Como la insatisfacción con respecto a lo que ofrecen es, en muchos casos, evidente, hay que buscar alguna justificación a esta paradoja. Y así se hace. En primer lugar, a quien critica el funcionamiento de una empresa o de un servicio público se le considera una persona antisocial y egoísta, merecedora de todo tipo de reproches. Y si no queda más remedio que aceptar que las cosas no funcionan todo lo bien que sería deseable, se argumenta que la causa del mal servicio es que el Estado no dedica suficientes recursos a la actividad en cuestión.

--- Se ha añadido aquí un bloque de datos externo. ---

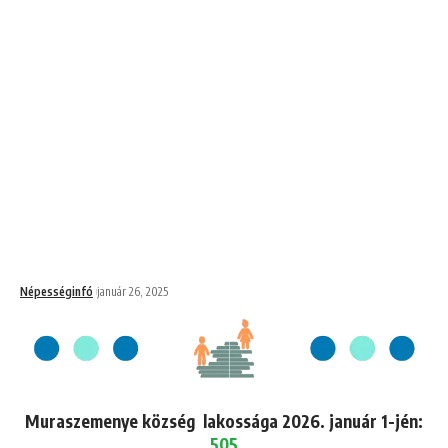
Népességinfó
január 26, 2025
Muraszemenye község lakossága 2026. január 1-jén:
505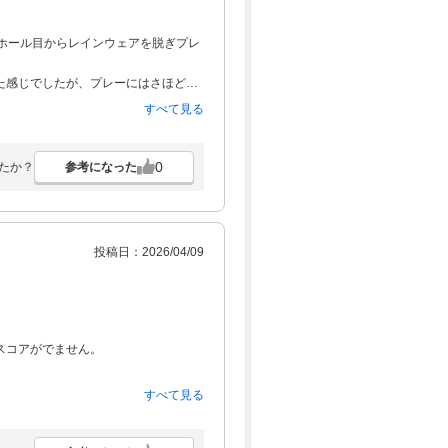
ホール目からレインウェアを脱ぎプレ
た感じでしたが、プレーにはさほど影
すべて見る
また来ます。
0
参考になった
たか？
投稿日：2026/04/09
スコアがでません。
すべて見る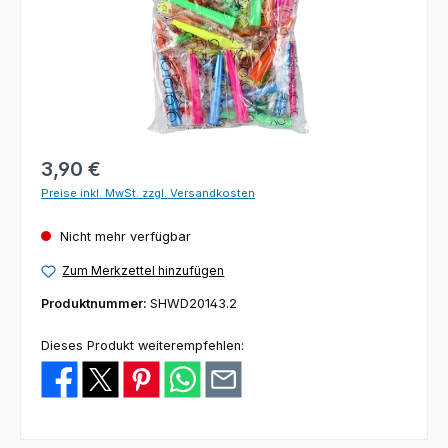
Regulärer Preis:
3,90 €
Preise inkl. MwSt. zzgl. Versandkosten
Nicht mehr verfügbar
Zum Merkzettel hinzufügen
Produktnummer:
SHWD20143.2
Dieses Produkt weiterempfehlen: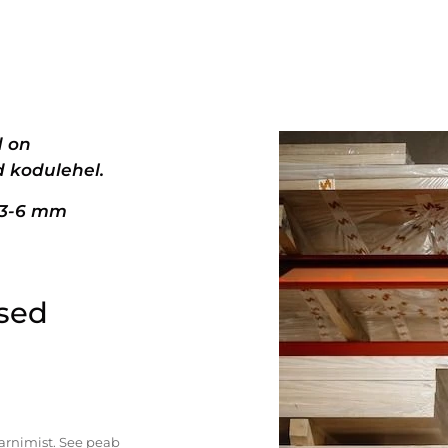
d on
 kodulehel.
+3-6 mm
ised
tarnimist. See peab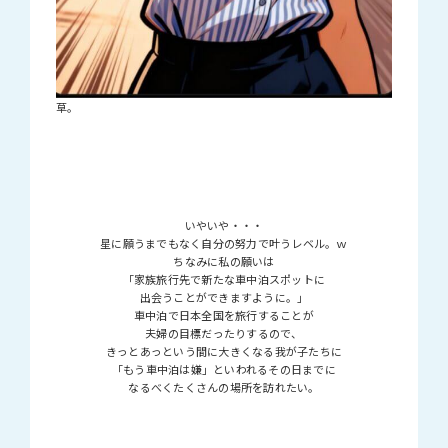
草。
いやいや・・・
星に願うまでもなく自分の努力で叶うレベル。ｗ
ちなみに私の願いは
「家族旅行先で新たな車中泊スポットに
出会うことができますように。」
車中泊で日本全国を旅行することが
夫婦の目標だったりするので、
きっとあっという間に大きくなる我が子たちに
「もう車中泊は嫌」といわれるその日までに
なるべくたくさんの場所を訪れたい。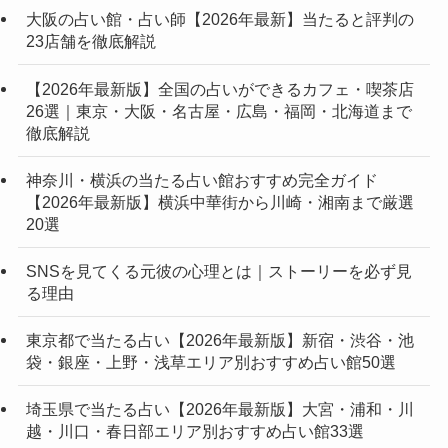
大阪の占い館・占い師【2026年最新】当たると評判の
23店舗を徹底解説
【2026年最新版】全国の占いができるカフェ・喫茶店
26選｜東京・大阪・名古屋・広島・福岡・北海道まで
徹底解説
神奈川・横浜の当たる占い館おすすめ完全ガイド
【2026年最新版】横浜中華街から川崎・湘南まで厳選
20選
SNSを見てくる元彼の心理とは｜ストーリーを必ず見
る理由
東京都で当たる占い【2026年最新版】新宿・渋谷・池
袋・銀座・上野・浅草エリア別おすすめ占い館50選
埼玉県で当たる占い【2026年最新版】大宮・浦和・川
越・川口・春日部エリア別おすすめ占い館33選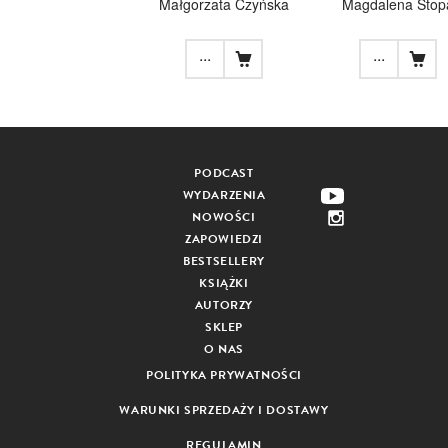
Małgorzata Czyńska
Magdalena Stop
...
...
PODCAST
WYDARZENIA
NOWOŚCI
ZAPOWIEDZI
BESTSELLERY
KSIĄŻKI
AUTORZY
SKLEP
O NAS
POLITYKA PRYWATNOŚCI
WARUNKI SPRZEDAŻY I DOSTAWY
REGULAMIN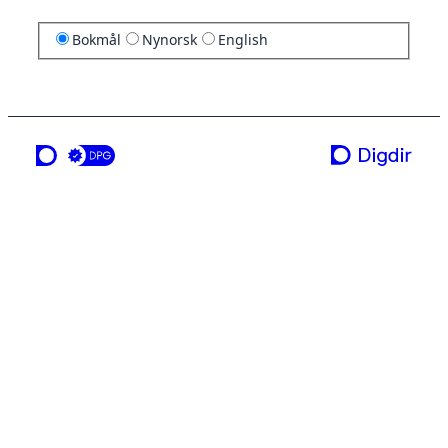
Bokmål
Nynorsk
English
en tjeneste fra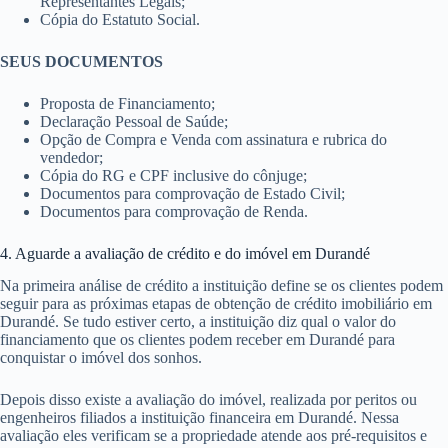
Representantes Legais;
Cópia do Estatuto Social.
SEUS DOCUMENTOS
Proposta de Financiamento;
Declaração Pessoal de Saúde;
Opção de Compra e Venda com assinatura e rubrica do
vendedor;
Cópia do RG e CPF inclusive do cônjuge;
Documentos para comprovação de Estado Civil;
Documentos para comprovação de Renda.
4. Aguarde a avaliação de crédito e do imóvel em Durandé
Na primeira análise de crédito a instituição define se os clientes podem
seguir para as próximas etapas de obtenção de crédito imobiliário em
Durandé. Se tudo estiver certo, a instituição diz qual o valor do
financiamento que os clientes podem receber em Durandé para
conquistar o imóvel dos sonhos.
Depois disso existe a avaliação do imóvel, realizada por peritos ou
engenheiros filiados a instituição financeira em Durandé. Nessa
avaliação eles verificam se a propriedade atende aos pré-requisitos e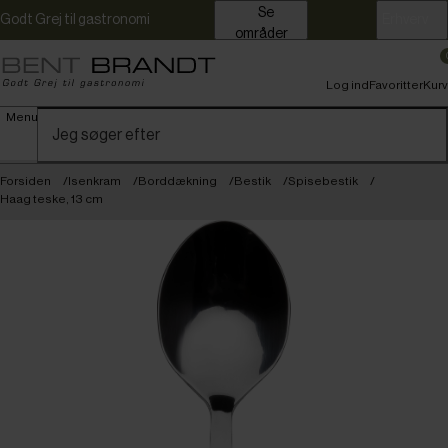
Se
Godt Grej til gastronomi
Erhverv
områder
Log ind
Favoritter
Kurv
Menu
Forsiden
Isenkram
Borddækning
Bestik
Spisebestik
Haag teske, 13 cm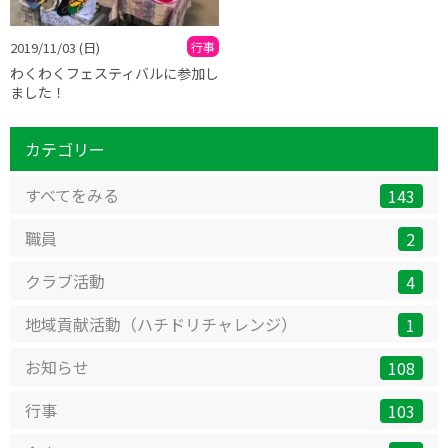
2019/11/03
(日)
行事
わくわくフェスティバルに参加し
ました！
カテゴリー
すべてをみる
143
職員
2
クラブ活動
4
地域貢献活動（ハチドリチャレンジ）
1
お知らせ
108
行事
103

Y tal actividad puede ser desde una clase de matemáticas a la resolución de un conflicto en los tribunales, pasando por una operación de apendicitis.
Lo políticamente correcto
En esta visión de la sociedad, la mayor parte de los problemas económicos tienen su origen en la codicia y la falta de espíritu cívico que caracteriza al sector privado. Y un ejemplo que se repite una y otra vez en nuestros días es la reciente crisis de nuestro sistema financiero. Tal cosa resulta, sin embargo, bastante curiosa porque los directivos de las instituciones bancarias que han tenido un comportamiento más irresponsable -y a menudo delictivo- han sido los de las cajas de ahorros, entidades controladas precisamente por políticos, sindicalistas y supuestos servidores públicos de todo tipo. Pero si queremos mantenernos dentro de los límites de la corrección política, tendremos que concluir que la respuesta a los problemas del sistema financiero español tiene que ser la creación de bancos públicos, que ofrezcan financiación barata a toda persona o empresa que lo necesite. Estas instituciones deberían ser gestionadas, naturalmente, por empleados públicos que serían gerentes ejemplares que en nada se parecerían a los directivos que han llevado a la ruina a un buen número de cajas de ahorros. Y soluciones similares se ofrecen para nuestro costoso e ineficiente sistema educativo, para unos transportes públicos que presentan año tras año unas cuentas de resultados ruinosas o para un sistema sanitario cuyos gastos son cada vez mayores, sin que sea posible adivinar hasta dónde pueden llegar, entre otras cosas, porque a las pocas Comunidades que se han atrevido a afrontar el problema, les ha resultado imposible reformar el sistema debido a los lobbies de trabajadores del sector, a buena parte de la opinión pública y a los tribunales de justicia.
La teoría políticamente correcta afirma que no se debe ahorrar ni un euro en los servicios públicos; y que éstos deben ser provistos por empresas bajo el control de la Administración. Mientras quede una sola necesidad social sin cubrir y haya posibilidad de incrementar la recaudación fiscal, lo que hace falta es tener voluntad política para satisfacerla. No es una idea muy original, ciertamente; pero permite zanjar fácilmente cualquier debate en estos temas. Entre otras cosas, porque el concepto de coste de oportunidad -a qué renuncian los ciudadanos para financiar tales programas de gasto- está ausente de este tipo de razonamientos. Se procura, además, que el contribuyente no sepa lo que realmente le cuestan los servicios que recibe; y se ignora por completo el hecho de que los empleados públicos, exactamente igual que los privados, son maximizadores de sus propias funciones de utilidad; con el agravante de que el control de la eficiencia del gasto es mucho menor que en la empresa privada. El problema, sin embargo, no está en el personal. Lo que funciona mal son los incentivos que se ofrecen a quienes trabajan en el sector público. Y, en este campo, la Administración tiene mucho que aprender de la empresa privada.